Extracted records
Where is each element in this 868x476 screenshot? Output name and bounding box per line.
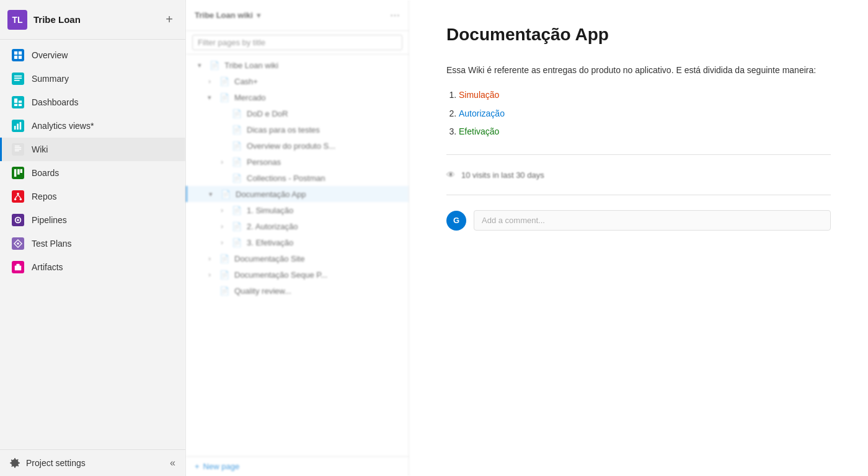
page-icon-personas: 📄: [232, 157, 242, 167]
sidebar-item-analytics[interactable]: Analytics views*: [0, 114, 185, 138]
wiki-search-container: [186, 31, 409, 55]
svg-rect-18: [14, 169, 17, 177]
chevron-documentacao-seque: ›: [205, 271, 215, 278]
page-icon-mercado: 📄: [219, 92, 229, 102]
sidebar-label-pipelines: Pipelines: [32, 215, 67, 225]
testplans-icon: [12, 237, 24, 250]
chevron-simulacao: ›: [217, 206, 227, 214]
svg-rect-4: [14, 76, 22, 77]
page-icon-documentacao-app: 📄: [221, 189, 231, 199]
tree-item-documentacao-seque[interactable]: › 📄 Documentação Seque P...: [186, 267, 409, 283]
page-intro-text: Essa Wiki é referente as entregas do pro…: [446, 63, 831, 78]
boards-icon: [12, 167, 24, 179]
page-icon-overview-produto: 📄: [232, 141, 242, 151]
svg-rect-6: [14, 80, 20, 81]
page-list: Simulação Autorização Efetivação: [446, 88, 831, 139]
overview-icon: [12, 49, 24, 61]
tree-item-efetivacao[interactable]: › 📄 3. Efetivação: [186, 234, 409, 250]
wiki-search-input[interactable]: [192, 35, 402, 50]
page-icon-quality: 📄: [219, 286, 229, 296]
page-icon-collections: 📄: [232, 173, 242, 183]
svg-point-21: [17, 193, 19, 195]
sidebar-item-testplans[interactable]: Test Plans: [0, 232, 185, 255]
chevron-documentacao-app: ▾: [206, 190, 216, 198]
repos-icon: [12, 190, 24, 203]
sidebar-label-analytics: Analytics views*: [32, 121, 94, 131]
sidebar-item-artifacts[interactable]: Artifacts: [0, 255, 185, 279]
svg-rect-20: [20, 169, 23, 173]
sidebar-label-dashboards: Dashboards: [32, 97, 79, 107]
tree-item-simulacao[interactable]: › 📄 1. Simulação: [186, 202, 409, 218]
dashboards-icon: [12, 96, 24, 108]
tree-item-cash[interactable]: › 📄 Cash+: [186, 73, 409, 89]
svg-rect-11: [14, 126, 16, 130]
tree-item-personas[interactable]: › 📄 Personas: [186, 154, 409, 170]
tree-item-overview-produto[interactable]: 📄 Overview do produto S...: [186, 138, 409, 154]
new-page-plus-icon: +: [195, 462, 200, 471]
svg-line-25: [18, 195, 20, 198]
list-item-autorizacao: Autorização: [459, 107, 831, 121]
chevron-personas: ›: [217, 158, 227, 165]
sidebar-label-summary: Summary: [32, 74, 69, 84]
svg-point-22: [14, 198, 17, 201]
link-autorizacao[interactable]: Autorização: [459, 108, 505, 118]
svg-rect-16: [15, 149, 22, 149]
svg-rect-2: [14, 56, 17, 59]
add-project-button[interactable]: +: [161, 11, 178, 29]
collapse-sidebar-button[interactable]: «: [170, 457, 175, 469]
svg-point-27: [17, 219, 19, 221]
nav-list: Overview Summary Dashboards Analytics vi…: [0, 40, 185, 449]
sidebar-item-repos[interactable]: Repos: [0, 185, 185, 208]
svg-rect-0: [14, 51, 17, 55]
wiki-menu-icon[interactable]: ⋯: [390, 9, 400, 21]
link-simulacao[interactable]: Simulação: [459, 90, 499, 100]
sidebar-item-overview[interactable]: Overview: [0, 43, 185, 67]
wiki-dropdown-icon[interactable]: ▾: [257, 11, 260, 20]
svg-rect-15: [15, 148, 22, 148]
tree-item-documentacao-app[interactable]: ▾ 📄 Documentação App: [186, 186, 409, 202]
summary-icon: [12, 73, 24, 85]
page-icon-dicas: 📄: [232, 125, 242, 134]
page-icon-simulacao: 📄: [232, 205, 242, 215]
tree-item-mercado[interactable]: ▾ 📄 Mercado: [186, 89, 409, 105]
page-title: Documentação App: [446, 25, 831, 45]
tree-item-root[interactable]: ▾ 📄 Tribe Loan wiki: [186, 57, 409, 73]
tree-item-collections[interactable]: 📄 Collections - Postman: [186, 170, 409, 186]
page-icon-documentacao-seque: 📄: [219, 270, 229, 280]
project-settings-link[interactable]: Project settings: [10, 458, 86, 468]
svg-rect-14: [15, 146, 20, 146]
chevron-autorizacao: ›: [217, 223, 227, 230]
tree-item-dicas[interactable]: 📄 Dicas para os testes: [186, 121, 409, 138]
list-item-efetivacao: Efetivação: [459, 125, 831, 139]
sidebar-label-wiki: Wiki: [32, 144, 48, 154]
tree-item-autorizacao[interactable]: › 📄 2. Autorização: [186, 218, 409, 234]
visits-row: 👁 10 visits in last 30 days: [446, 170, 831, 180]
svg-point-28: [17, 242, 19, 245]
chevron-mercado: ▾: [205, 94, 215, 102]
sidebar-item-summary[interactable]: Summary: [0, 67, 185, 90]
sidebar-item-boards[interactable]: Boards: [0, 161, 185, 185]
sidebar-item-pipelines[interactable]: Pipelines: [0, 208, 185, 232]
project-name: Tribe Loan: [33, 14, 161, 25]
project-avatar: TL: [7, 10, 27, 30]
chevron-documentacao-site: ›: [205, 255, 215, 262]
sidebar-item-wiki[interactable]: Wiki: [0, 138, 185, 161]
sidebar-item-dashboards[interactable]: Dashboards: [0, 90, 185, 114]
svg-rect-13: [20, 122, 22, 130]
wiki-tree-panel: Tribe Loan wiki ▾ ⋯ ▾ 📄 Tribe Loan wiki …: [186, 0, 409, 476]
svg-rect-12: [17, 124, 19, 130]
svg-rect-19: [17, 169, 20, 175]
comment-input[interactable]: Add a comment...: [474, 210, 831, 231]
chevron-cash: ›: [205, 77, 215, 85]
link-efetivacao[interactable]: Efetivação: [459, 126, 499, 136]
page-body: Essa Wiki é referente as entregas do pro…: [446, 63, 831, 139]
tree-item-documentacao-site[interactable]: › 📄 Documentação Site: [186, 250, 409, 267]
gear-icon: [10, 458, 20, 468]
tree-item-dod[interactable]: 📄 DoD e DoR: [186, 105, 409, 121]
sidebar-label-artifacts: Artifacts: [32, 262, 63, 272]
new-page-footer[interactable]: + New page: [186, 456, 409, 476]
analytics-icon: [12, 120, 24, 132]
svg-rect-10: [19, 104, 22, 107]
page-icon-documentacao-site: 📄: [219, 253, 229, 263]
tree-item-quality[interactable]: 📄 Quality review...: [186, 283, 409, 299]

#### Problem requirements
Each line of the data that has the string "chevron" should be returned.

#### Answer
chevron-documentacao-seque: ›: [205, 271, 215, 278]
chevron-simulacao: ›: [217, 206, 227, 214]
chevron-documentacao-app: ▾: [206, 190, 216, 198]
chevron-personas: ›: [217, 158, 227, 165]
chevron-autorizacao: ›: [217, 223, 227, 230]
chevron-mercado: ▾: [205, 94, 215, 102]
chevron-documentacao-site: ›: [205, 255, 215, 262]
chevron-cash: ›: [205, 77, 215, 85]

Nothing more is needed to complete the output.